Some feedback
- The outer
test appears to be trying to free all garbage (including the last run’s result) between runs for fresh starts. The MATLAB version’s clear y wouldn’t trigger the GC to immediately free the last result, so the Julia translation is doing something extra. It’s better to use a benchmarking library like BenchmarkTools.jl than trying to make your own; @benchmark test2(10, 10) samples=100 more or less does your benchmark with extra statistics, and the returned object holds the raw timings in the .times field.
test1 seems mostly fine. I’m pretty sure stack is doing the best-case I mentioned, though I can’t rule out some more efficient way of doing it. The allocated memory (we don’t call it workspace, and that’s not what it means in MATLAB either) is roughly twice the array size because you allocated the separate row vectors before allocating and copying to the result matrix. It’s possible to avoid allocating those row vectors separately by using StaticArrays.SVectors instead, but the current implementation is generally slower than Vector at larger sizes.
test2 allocates a separate vector per iteration at col = i .+ v, which doubles the allocated memory like test1 does. It also essentially wastes your preallocation because you don’t directly write the results of the computation to the space in the matrix. x[i,:] .= i .+ v as mentioned above works, and calling that test3, we see a massive improvement:
julia> @time test2(1_000_000, 100);
0.659842 seconds (2.00 M allocations: 1.609 GiB, 27.25% gc time)
julia> @time test3(1_000_000, 100);
0.247804 seconds (5 allocations: 762.940 MiB, 0.84% gc time)
julia> all(test2(1_000_000, 100) .== test3(1_000_000, 100))
true
Note that writing to a manual preallocation applies just as much to MATLAB, it could just look different because MATLAB does in-place writes and JIT optimizations in its own way.

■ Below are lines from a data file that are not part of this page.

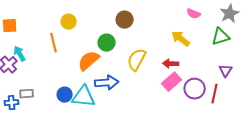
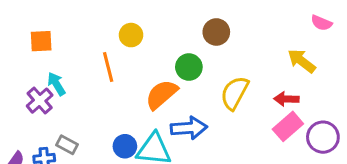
gray rectangle: (27, 94) -> (67, 145), turned 32

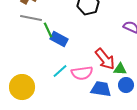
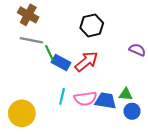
red arrow: (105, 59) -> (86, 61), moved, turned -90
cyan line: (60, 71) -> (62, 96), turned -35
blue trapezoid: (101, 89) -> (106, 101), moved

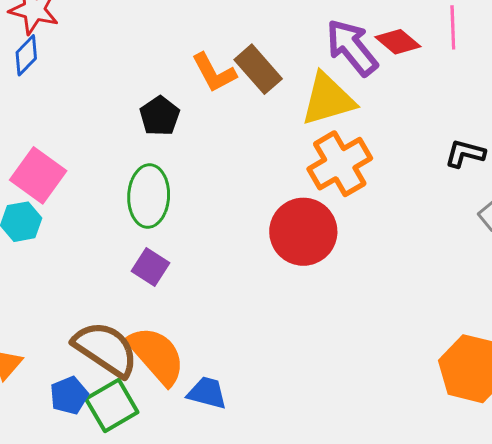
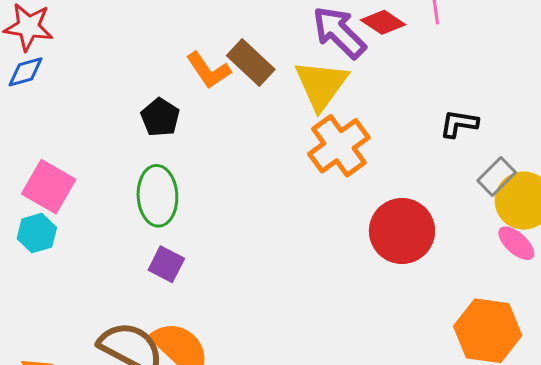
blue diamond: (26, 55) -> (25, 72), turned 36
yellow triangle: (328, 99) -> (321, 85), turned -32
red circle: (303, 232) -> (402, 231), moved

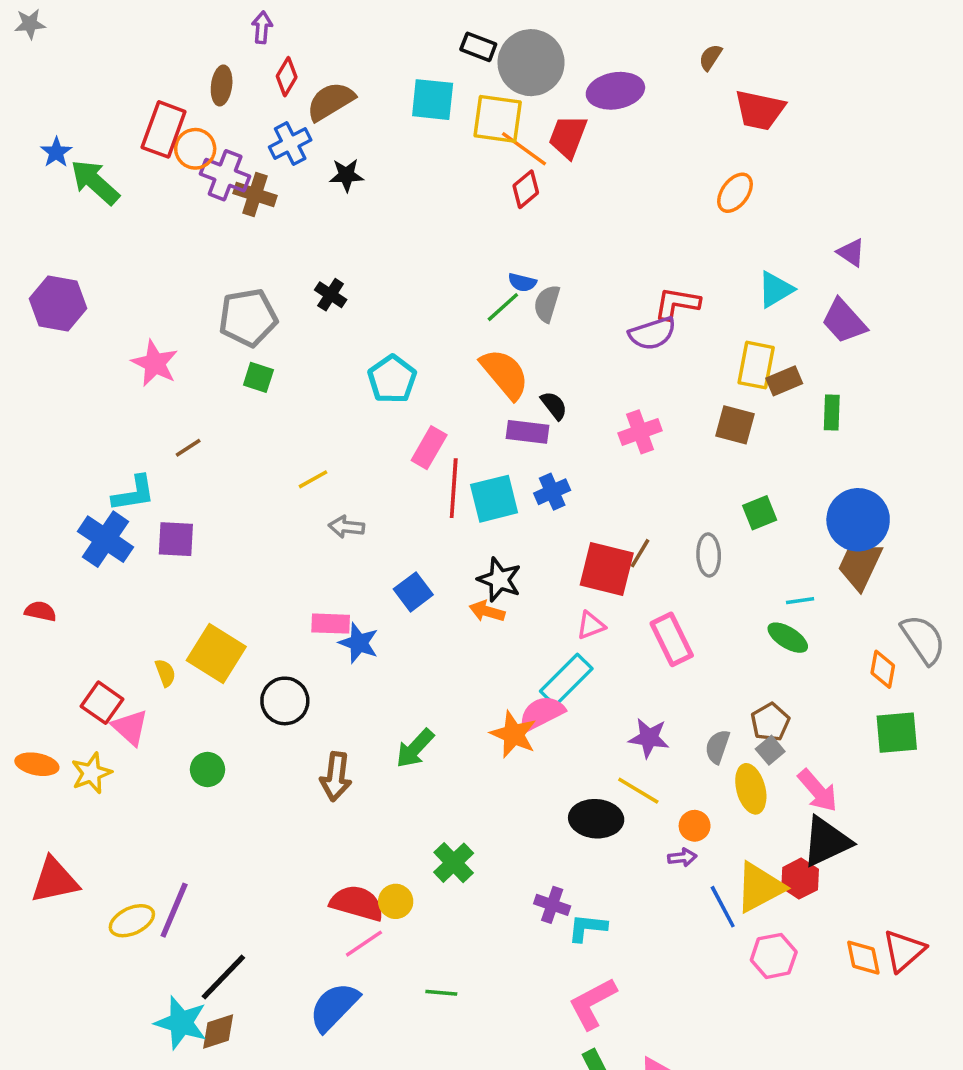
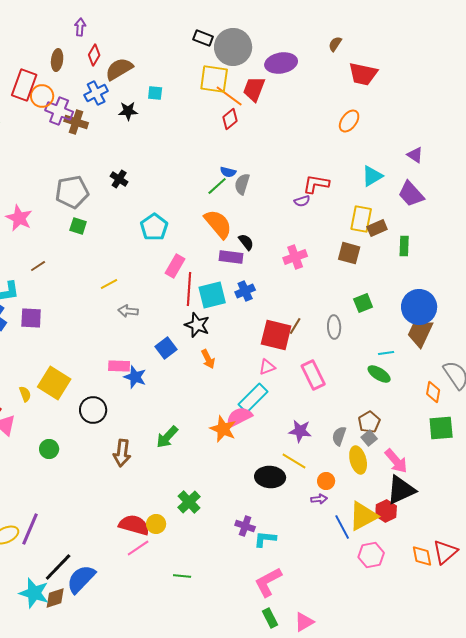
cyan square: (433, 100) -> (155, 93), moved, size x0.6
purple semicircle: (652, 333) -> (302, 201), size x0.6
black star: (499, 580) -> (197, 325), moved
orange arrow: (487, 611) -> (208, 359), turned -132
blue semicircle: (334, 1007) -> (81, 579), moved

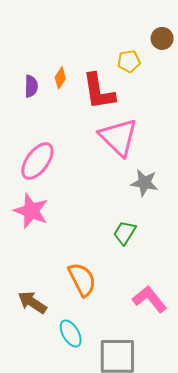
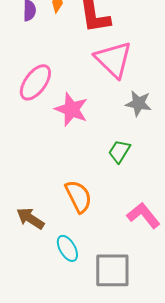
pink star: (31, 211) -> (71, 109), moved

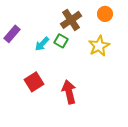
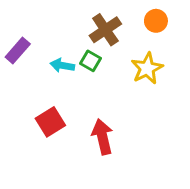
cyan arrow: (42, 44) -> (62, 65), turned 56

I’d hazard a guess that your MATLAB test2 is actually doing the equivalent of test3 roughly based on the timings, but I don’t really have a clue.
Improving test1 is trickier than it looks. We could reduce the number of allocations by directly appending elements to a vector instead of pushing vectors to a vector, then we can avoid the last matrix allocation with lazy wrappers (the cost is indexing needs more work).
julia> function test4(r,c)
x = Int64[]
v = collect(Int64(2): 2: Int64(2c))
lengthv = length(v)
# note that column-major Vector is treated as a column vector
for i in Int64(1): Int64(r)
resize!(x, length(x) + lengthv)
x[end - (lengthv-1):end] .= i .+ v
end
# view needed for laziness (no allocation)
# reshape to column-major horizontal stack of columns
# transpose to vertical stack of rows
transpose(reshape(view(x, :), c, r))
end
test4 (generic function with 1 method)
julia> all(test1(1_000_000, 100) .== test4(1_000_000, 100))
true
julia> @time test1(1_000_000, 100);
1.068569 seconds (2.00 M allocations: 1.626 GiB, 42.75% gc time)
julia> @time test4(1_000_000, 100);
0.810941 seconds (44 allocations: 2.965 GiB, 40.79% gc time)
While it saved a bit of time, it actually allocated more because the massive vector needed to be resized to hold more elements. test1 resized its vector of vectors too, but it’s a much shorter vector of smaller pointers with the actual data scattered elsewhere. Preallocation really helps, there’s no getting around that.
Speaking more broadly, 7.45 GiB for a single output matrix is really pushing 16 GiB of RAM. Reconsider how much of this matrix you need in RAM at a time, and note that you have much more storage to hold the rest.